START Dataset records

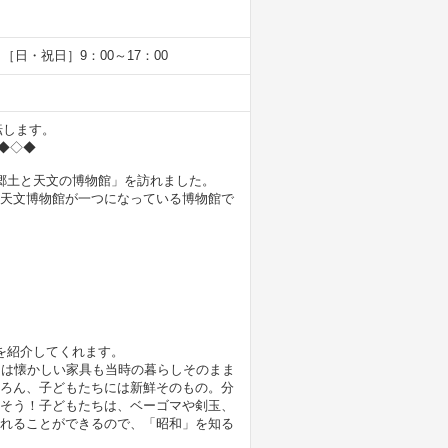
 ［日・祝日］9：00～17：00
転します。
階◆◇◆
郷土と天文の博物館」を訪れました。
天文博物館が一つになっている博物館で
を紹介してくれます。
には懐かしい家具も当時の暮らしそのまま
ろん、子どもたちには新鮮そのもの。分
そう！子どもたちは、ベーゴマや剣玉、
れることができるので、「昭和」を知る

END Dataset records

* Exercise objective *
Lines before the one containing "天文博物館が一つになっている博物館で" are left out. Repeat that line and all lines after it in the records above exactly.

* Answer to this problem *
天文博物館が一つになっている博物館で
を紹介してくれます。
には懐かしい家具も当時の暮らしそのまま
ろん、子どもたちには新鮮そのもの。分
そう！子どもたちは、ベーゴマや剣玉、
れることができるので、「昭和」を知る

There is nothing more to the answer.